→ **Work required**
Would you count the lines in the entries below that contain "Crypto"? Reply with the number only.
*** Opening of Data for review ***
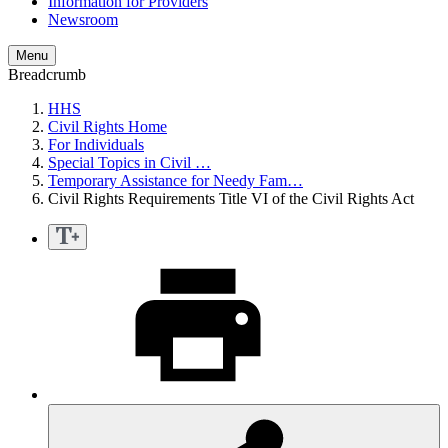
Information for Providers
Newsroom
Menu
Breadcrumb
HHS
Civil Rights Home
For Individuals
Special Topics in Civil …
Temporary Assistance for Needy Fam…
Civil Rights Requirements Title VI of the Civil Rights Act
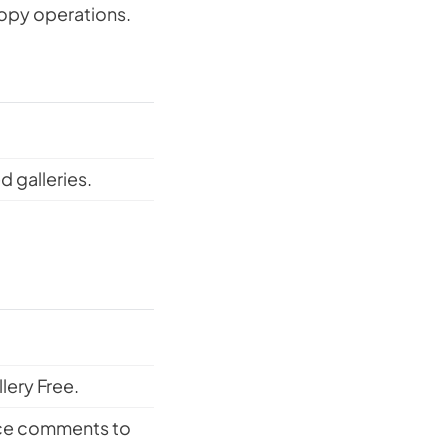
copy operations.
 galleries.
ery Free.
rce comments to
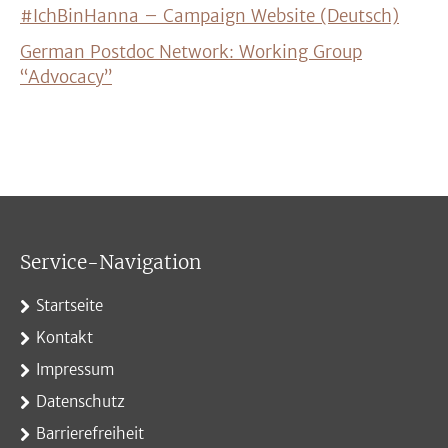
#IchBinHanna – Campaign Website (Deutsch)
German Postdoc Network: Working Group
“Advocacy”
Service-Navigation
Startseite
Kontakt
Impressum
Datenschutz
Barrierefreiheit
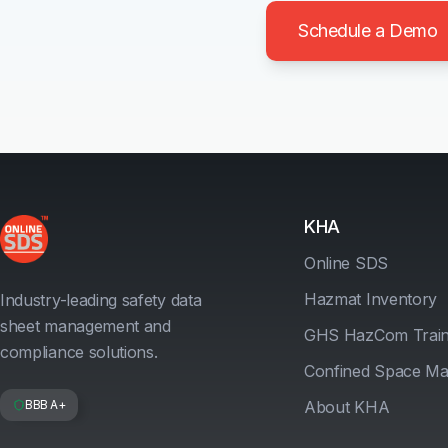
Schedule a Demo
KHA
Online SDS
Hazmat Inventory
Industry-leading safety data
sheet management and
GHS HazCom Train
compliance solutions.
Confined Space M
BBB A+
About KHA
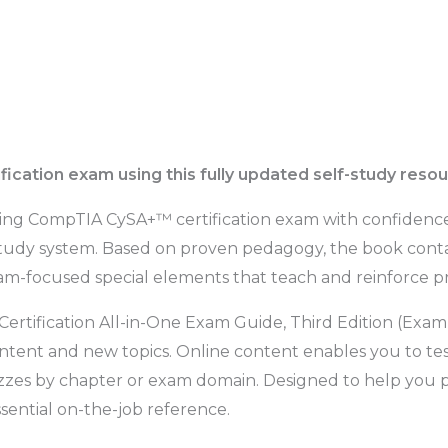
ification exam using this fully updated self-study reso
ging CompTIA CySA+™ certification exam with confidence
study system. Based on proven pedagogy, the book contai
m-focused special elements that teach and reinforce prac
rtification All-in-One Exam Guide, Third Edition (Exa
ntent and new topics. Online content enables you to test
zzes by chapter or exam domain. Designed to help you pa
sential on-the-job reference.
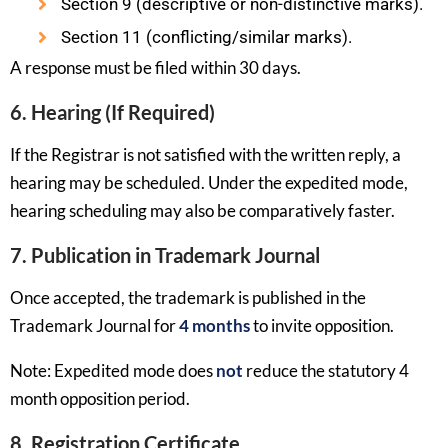
Section 9 (descriptive or non-distinctive marks).
Section 11 (conflicting/similar marks).
A response must be filed within 30 days.
6. Hearing (If Required)
If the Registrar is not satisfied with the written reply, a
hearing may be scheduled. Under the expedited mode,
hearing scheduling may also be comparatively faster.
7. Publication in Trademark Journal
Once accepted, the trademark is published in the
Trademark Journal for
4 months
to invite opposition.
Note: Expedited mode does
not
reduce the statutory 4
month opposition period.
8. Registration Certificate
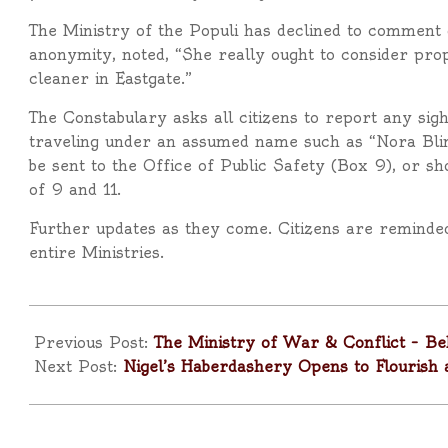
The Ministry of the Populi has declined to comment di
anonymity, noted, “She really ought to consider pro
cleaner in Eastgate.”
The Constabulary asks all citizens to report any si
traveling under an assumed name such as “Nora Bli
be sent to the Office of Public Safety (Box 9), or s
of 9 and 11.
Further updates as they come. Citizens are reminded
entire Ministries.
2025-
04-
Previous Post:
The Ministry of War & Conflict – Be
10
Next Post:
Nigel’s Haberdashery Opens to Flourish 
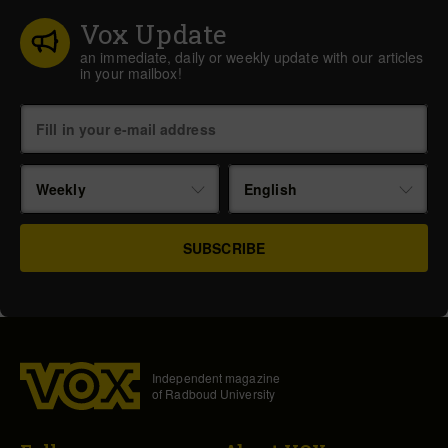
Vox Update
an immediate, daily or weekly update with our articles
in your mailbox!
Weekly
English
Independent magazine
of Radboud University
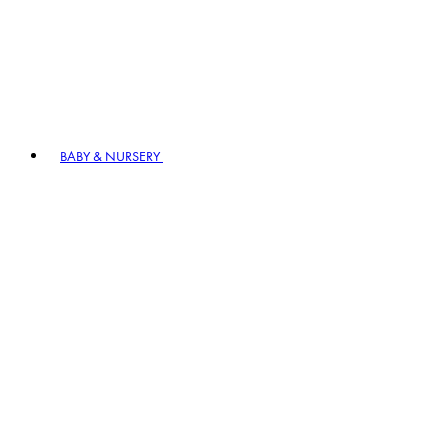
BABY & NURSERY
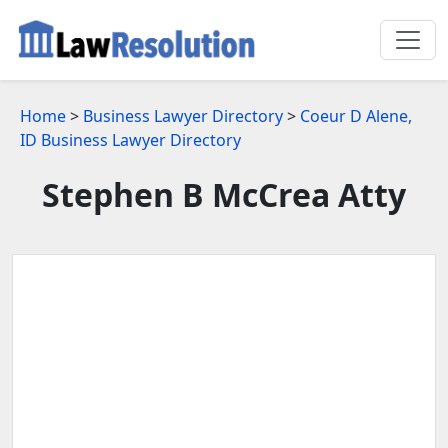
Home
>
Business Lawyer Directory
>
Coeur D Alene,
ID Business Lawyer Directory
Stephen B McCrea Atty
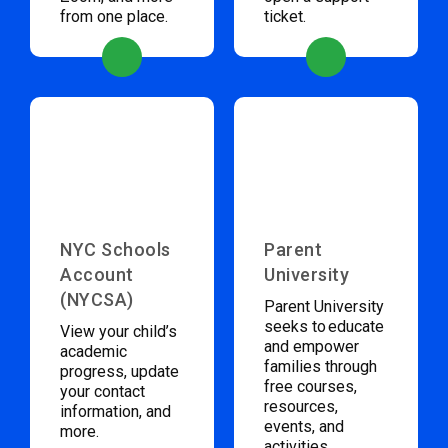
from one place.
ticket.
NYC Schools
Parent
Account
University
(NYCSA)
Parent University
seeks to educate
View your child’s
and empower
academic
families through
progress, update
free courses,
your contact
resources,
information, and
events, and
more.
activities.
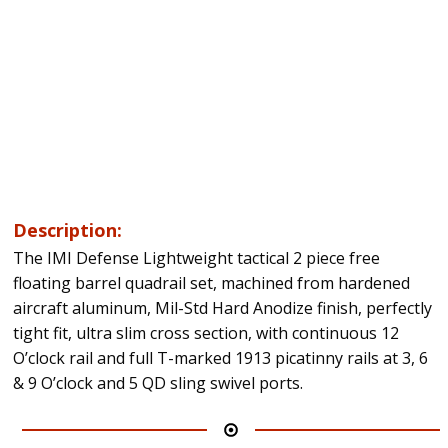
Description:
The IMI Defense Lightweight tactical 2 piece free
floating barrel quadrail set, machined from hardened
aircraft aluminum, Mil-Std Hard Anodize finish, perfectly
tight fit, ultra slim cross section, with continuous 12
O’clock rail and full T-marked 1913 picatinny rails at 3, 6
& 9 O’clock and 5 QD sling swivel ports.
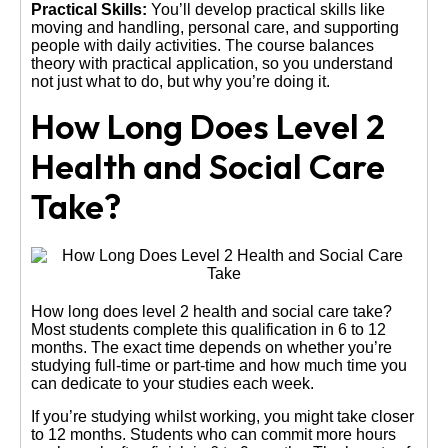
Practical Skills:
You’ll develop practical skills like
moving and handling, personal care, and supporting
people with daily activities. The course balances
theory with practical application, so you understand
not just what to do, but why you’re doing it.
How Long Does Level 2
Health and Social Care
Take?
How long does level 2 health and social care take?
Most students complete this qualification in 6 to 12
months. The exact time depends on whether you’re
studying full-time or part-time and how much time you
can dedicate to your studies each week.
If you’re studying whilst working, you might take closer
to 12 months. Students who can commit more hours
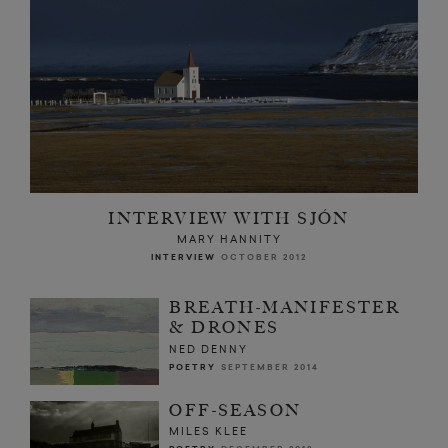
INTERVIEW WITH SJÓN
MARY HANNITY
INTERVIEW
OCTOBER 2012
BREATH-MANIFESTER
& DRONES
NED DENNY
POETRY
SEPTEMBER 2014
OFF-SEASON
MILES KLEE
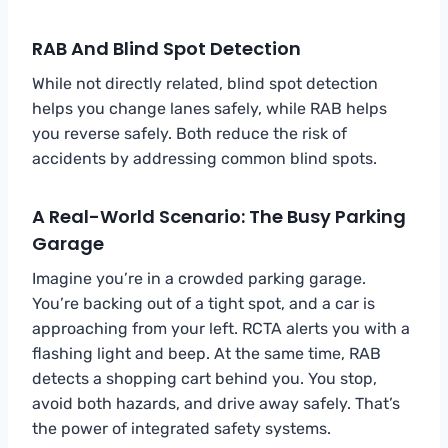
RAB And Blind Spot Detection
While not directly related, blind spot detection
helps you change lanes safely, while RAB helps
you reverse safely. Both reduce the risk of
accidents by addressing common blind spots.
A Real-World Scenario: The Busy Parking
Garage
Imagine you’re in a crowded parking garage.
You’re backing out of a tight spot, and a car is
approaching from your left. RCTA alerts you with a
flashing light and beep. At the same time, RAB
detects a shopping cart behind you. You stop,
avoid both hazards, and drive away safely. That’s
the power of integrated safety systems.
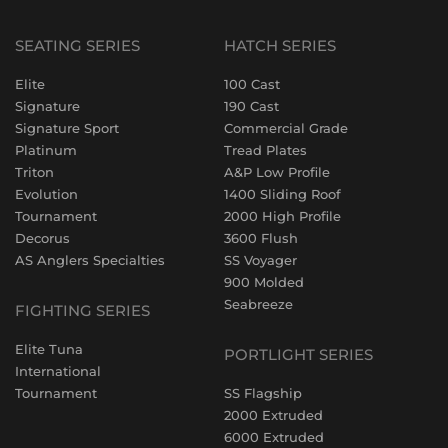
SEATING SERIES
HATCH SERIES
Elite
100 Cast
Signature
190 Cast
Signature Sport
Commercial Grade
Platinum
Tread Plates
Triton
A&P Low Profile
Evolution
1400 Sliding Roof
Tournament
2000 High Profile
Decorus
3600 Flush
AS Anglers Specialties
SS Voyager
900 Molded
Seabreeze
FIGHTING SERIES
Elite Tuna
PORTLIGHT SERIES
International
Tournament
SS Flagship
2000 Extruded
6000 Extruded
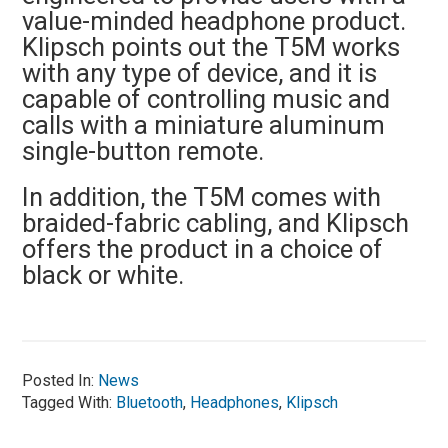
value-minded headphone product.
Klipsch points out the T5M works
with any type of device, and it is
capable of controlling music and
calls with a miniature aluminum
single-button remote.
In addition, the T5M comes with
braided-fabric cabling, and Klipsch
offers the product in a choice of
black or white.
Posted In:
News
Tagged With:
Bluetooth
,
Headphones
,
Klipsch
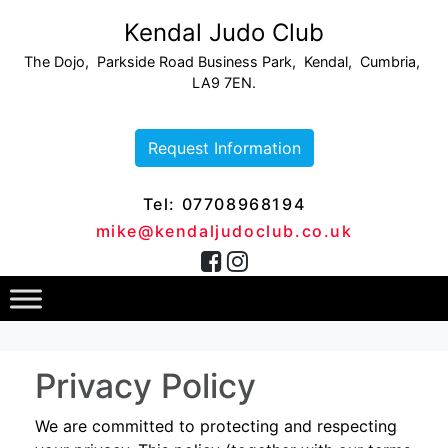
Kendal Judo Club
The Dojo, Parkside Road Business Park, Kendal, Cumbria,
LA9 7EN.
Request Information
Tel: 07708968194
mike@kendaljudoclub.co.uk
Privacy Policy
We are committed to protecting and respecting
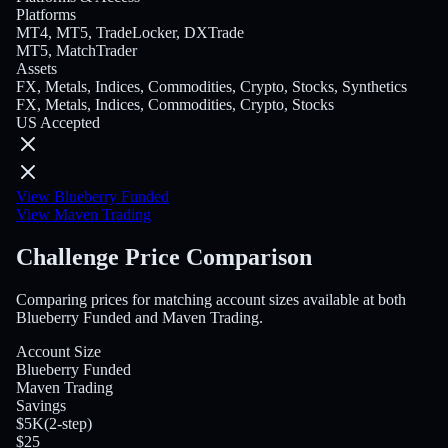
Platforms
MT4, MT5, TradeLocker, DXTrade
MT5, MatchTrader
Assets
FX, Metals, Indices, Commodities, Crypto, Stocks, Synthetics
FX, Metals, Indices, Commodities, Crypto, Stocks
US Accepted
View Blueberry Funded
View Maven Trading
Challenge Price Comparison
Comparing prices for matching account sizes available at both
Blueberry Funded and Maven Trading.
Account Size
Blueberry Funded
Maven Trading
Savings
$5K
(
2-step
)
$25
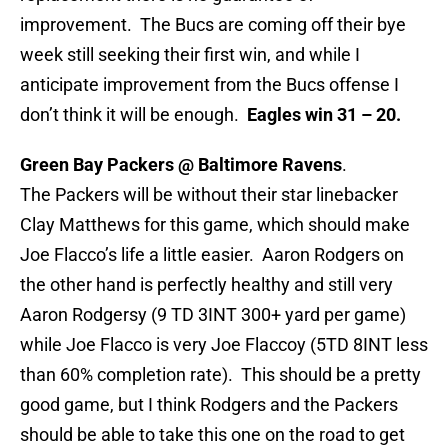
improvement. The Bucs are coming off their bye
week still seeking their first win, and while I
anticipate improvement from the Bucs offense I
don’t think it will be enough.
Eagles win 31 – 20.
Green Bay Packers @ Baltimore Ravens
.
The Packers will be without their star linebacker
Clay Matthews for this game, which should make
Joe Flacco’s life a little easier. Aaron Rodgers on
the other hand is perfectly healthy and still very
Aaron Rodgersy (9 TD 3INT 300+ yard per game)
while Joe Flacco is very Joe Flaccoy (5TD 8INT less
than 60% completion rate). This should be a pretty
good game, but I think Rodgers and the Packers
should be able to take this one on the road to get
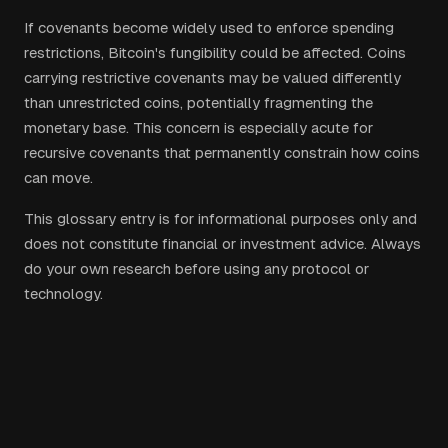
If covenants become widely used to enforce spending
restrictions, Bitcoin's fungibility could be affected. Coins
carrying restrictive covenants may be valued differently
than unrestricted coins, potentially fragmenting the
monetary base. This concern is especially acute for
recursive covenants that permanently constrain how coins
can move.
This glossary entry is for informational purposes only and
does not constitute financial or investment advice. Always
do your own research before using any protocol or
technology.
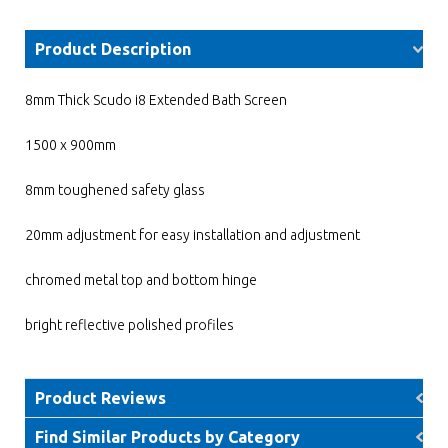
Product Description
8mm Thick Scudo i8 Extended Bath Screen
1500 x 900mm
8mm toughened safety glass
20mm adjustment for easy installation and adjustment
chromed metal top and bottom hinge
bright reflective polished profiles
Product Reviews
Find Similar Products by Category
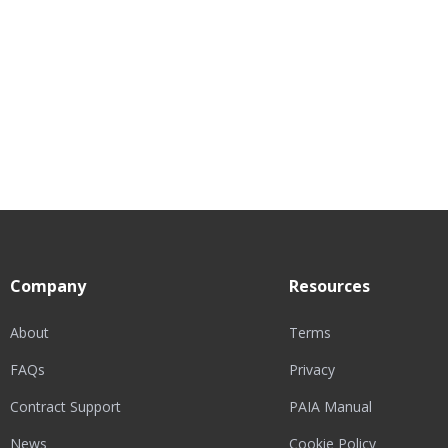
Company
Resources
About
Terms
FAQs
Privacy
Contract Support
PAIA Manual
News
Cookie Policy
*** Close of Data for review ***
→ **Exercise result**
2